Dulu takada orang yang menyangka bahwa ia akan bisa kuliah. "Saya kuliah di Fakultas Psikologi," katanya seraya menambahkan bahwa teman-teman pria dan wanita Universitas Islam Bandung tempat kuliahnya itu senantiasa bergantian membantunya menaiki tangga bila kuliah diadakan di lantai dua atau tiga. Bahkan mereka hafal jam datang serta jam kuliah yang diikutinya, "Diantara mereka ada yang membawakan sebelah tongkat saya, ada yang memapah dan ada juga yangmenunggu di atas," kenangnya.
Dan civitas akademika yang lain? Menurut Mimin, ia sering mendengar Orang menyebut-nyebut nama Allah saat menatapnya, Mereka berkata, " Ya Allah, bisa juga ya, dia kuliah." Senyumnya mengembang lagi. "Saya bahagia karena mereka menyebut nama Allah. Bahkan ketika saya berhasil menamatkan kuliah,  keluarga, kerabat atau teman kembali memuji Allah. Alhamdulillah, Allah memang Maha Besar. Begitu kata mereka."
Muslimah bersahaja kelahiran tahun 1966 ini juga berkata bahwa ia tak pernah bermimpi akan ada lelaki yang mau mempersuntingnya. "Kita tahu, terkadang orang normal pun susah mendapatkan jodoh, apalagi seseorang yang cacat seperti saya. Ya, tawakal saja."
Makanya semua geger, ketika tahun 1993 ada seorang lelaki yang saleh, Mapan dan normal melamarnya. "Dan lagi-lagi saat walimah, saya dengar banyak orang menyebut-nyebut nama Allah dengan takjub. Allah itu Maha Kuasa, ya. Maha adil Masya Allah, Alhamdulillah dan sebagainya," ujarnya penuh syukur. Saya memandang Mimin dalam.

Menyelami batinnya dengan mata mengembun, "Lalu, saat saya hamil, hampir semua yangbertemu saya, bahkan orang yang tak mengenal saya, takjub seraya lagi-lagi mengagung-agungkan asma Allah. Ketika saya hamil besar, banyak orang yangmenyarakan saya agar tidak ke bidan, melainkan ke dokter untuk operasi. Bagaimanapun saat seorang ibu melahirkan, otot-otot panggul dan kaki sangat berperan. Namun saya pasrah. Saya merasa tak ada masalah dan yakin bila Allah berkehendak semua menjadi akan menjadi mudah. Dan Alhamdulillah, saya melahirkan lancar, dibantu bidan," pipi Mimin memerah kembali. "Semua orang melihat saya dan mereka mengingat Allah. Allahu Akar, Allah memang Maha Adil, kata mereka berulang-ulang."
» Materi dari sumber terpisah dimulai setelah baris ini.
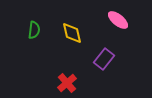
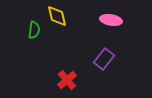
pink ellipse: moved 7 px left; rotated 30 degrees counterclockwise
yellow diamond: moved 15 px left, 17 px up
red cross: moved 3 px up
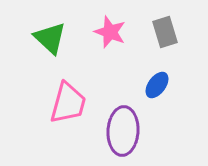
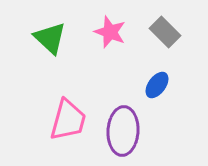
gray rectangle: rotated 28 degrees counterclockwise
pink trapezoid: moved 17 px down
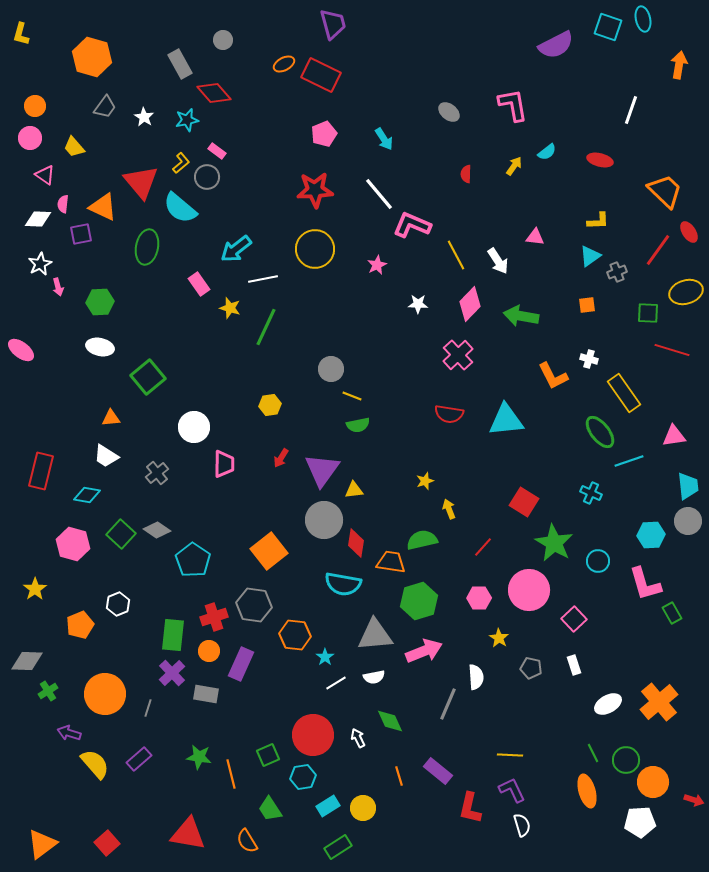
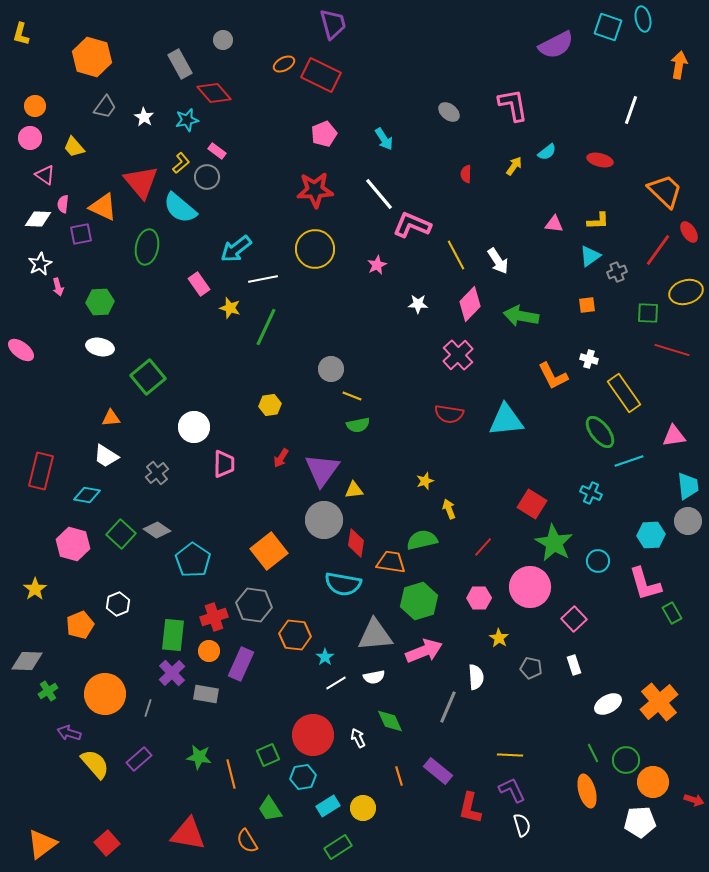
pink triangle at (535, 237): moved 19 px right, 13 px up
red square at (524, 502): moved 8 px right, 2 px down
pink circle at (529, 590): moved 1 px right, 3 px up
gray line at (448, 704): moved 3 px down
Hening, ia terdiam agak lama. Mata saya basah, menyelami batin Mimin. Tiba-tiba saya merasa bersyukur saya teramat dangkal dibandingkan nikmatNya selama ini. Rasa malu menyergap seluruh keberadaan saya. Saya belum apa-apa. Yang selama ini telah saya lakukan belumlah apa-apa. Astagfirullah. Tiba-tiba saya ingin segera turun dari tempat saya duduk sebagai pembicara sekarang, dan pertamakalinya selama hidup saya, saya menahan air mata di atas podium. Bisakah orangmengingat Allah saat memandang saya, seperti saat mereka memandang Mimin?
Saat seminar usai dan Mimin dibantu turun dari panggung, pandangan saya masih kabur. Juga saat seorang dari dua anaknya menghambur ke pelukannya. Wajah teduh Mimin tersenyum bahagia, sementara telapak kanannya berusaha membelai kepala si anak. Tiba-tiba saya seperti melihat anak saya, yang selalu bisa saya gendong kapansaya suka. Ya Allah, betapa banyak kenikmatan yang Kau berikan padaku.
Ketika Mimin pamit seraya merangkul saya dengan erat dan berkata betapa dia mencintai saya karena Allah, seperti ada suara menggema di seluruh rongga jiwa saya. "Subhanallah, Maha Besar Engkau Ya Robbi, yang telah memberi pelajaran pada saya dari pertemuan dengan hambaMu ini. Kekalkanlah persaudaraan kami di Sabilillah. Selamanya. Amin." Mimin benar. Memandangnya, saya pun ingat padaNya. Dan cintasaya pada sang pencipta, yang menjadikan saya sebagaimana adanya, semakin mengkristal.